Parce que « Drunk tank pink » c’est le nom d’une rose dont la couleur est celle du lettrage de la pochette (et ne me demandez pourquoi drunk tank pink j’en sais foutre rien). Et tant qu’on cause pochette, le type en photo dessus est le père d’un des gars de Shame. Et c’est qui Shame ?
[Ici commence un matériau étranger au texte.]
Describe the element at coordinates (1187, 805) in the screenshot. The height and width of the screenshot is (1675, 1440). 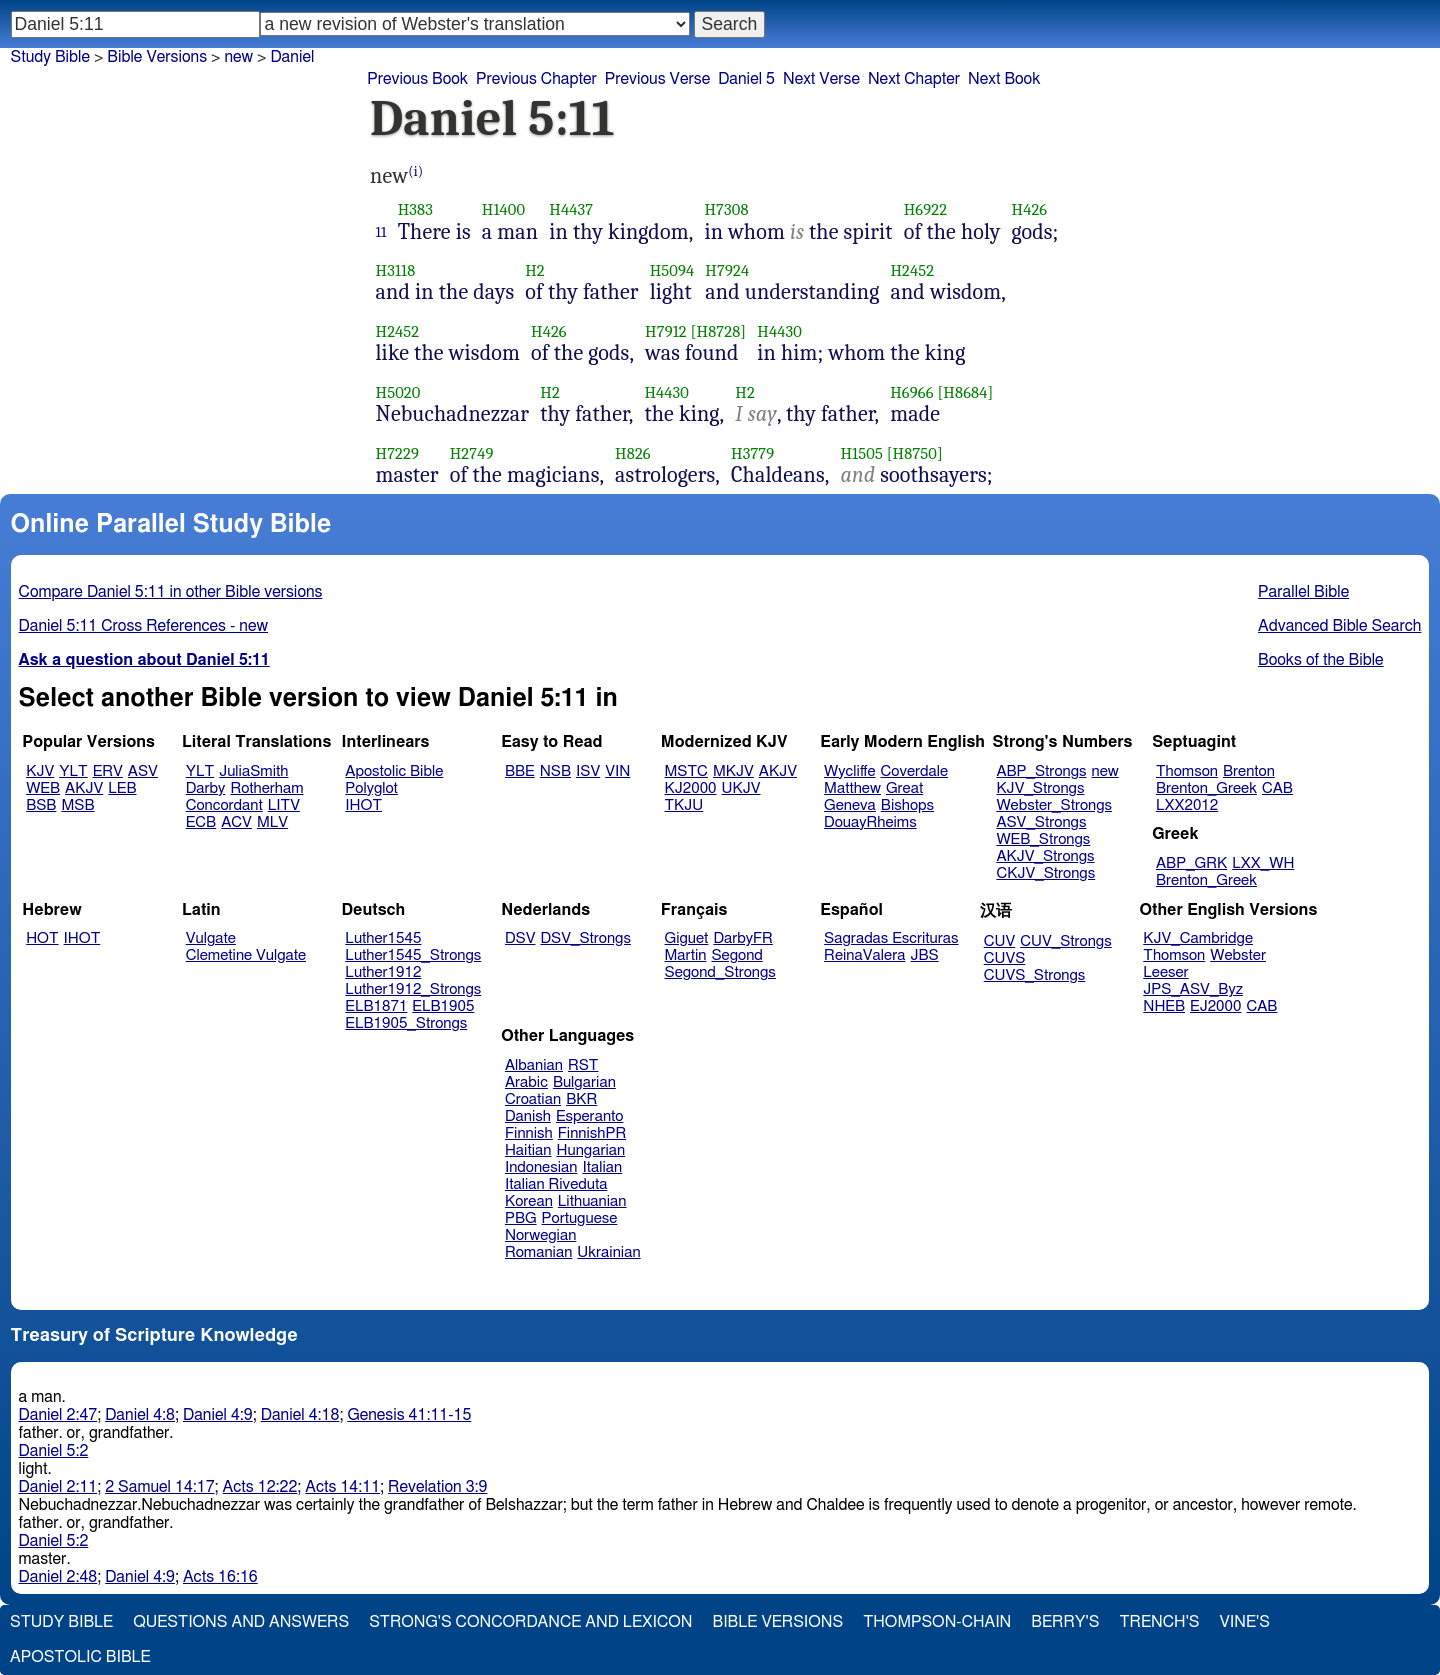 I see `LXX2012` at that location.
Euh, je sais pas grand-chose sur eux. Ils font du rock au sens large, et donc intéressent pas grand-monde. C’est une bande de potes, banlieusards londoniens, plutôt jeunes (la trentaine au max) catalogués comme tant d’autres (Sleaford Mods, Idles, …) apparus au milieu des années 2010 comme un groupe post-punk. Vu que le punk, c’était il y a bientôt cinquante ans (‘tain, cinquante ans …), post punk ça ratisse large. Mais en gros cette mouvance post punk anglaise actuelle, malgré des références diverses et variées, a un dénominateur commun, le groupe de l’acariâtre Mark E. Smith (mort il y a quelques années), lider maximo de The Fall. The Fall, ils ont toujours vendu des clopinettes, mais un peu comme le Velvet en son temps, ont inspiré pas mal de gens. Il faut donc s’attendre à des trucs râpeux, des tensions d’électricité méchante, et une façon de chanter goguenarde, menaçante, genre diatribe de tribun en colère.

Shame

Il y a aussi plein d’autres choses de la décennie 75-85 qui remontent à la surface à l’écoute de Shame. Des inclassables à l’époque (devenus classiques maintenant), qu’ils soient américains (Talking Heads et Devo des débuts) ou anglais (P.I.L., dont l’influence ne cesse de grandir, alors que le groupe ne faisait pas vraiment l’unanimité à ses débuts). Et contrairement à beaucoup d’autres qui se contentent d’envoyer du boucan énervé et parfois énervant, les Shame font des efforts d’écriture, il y a de vraies bonnes chansons dans ce disque (pas sûr que ce soit le but recherché, mais le talent de composition, même si t’essaye de le planquer, il ressurgit toujours).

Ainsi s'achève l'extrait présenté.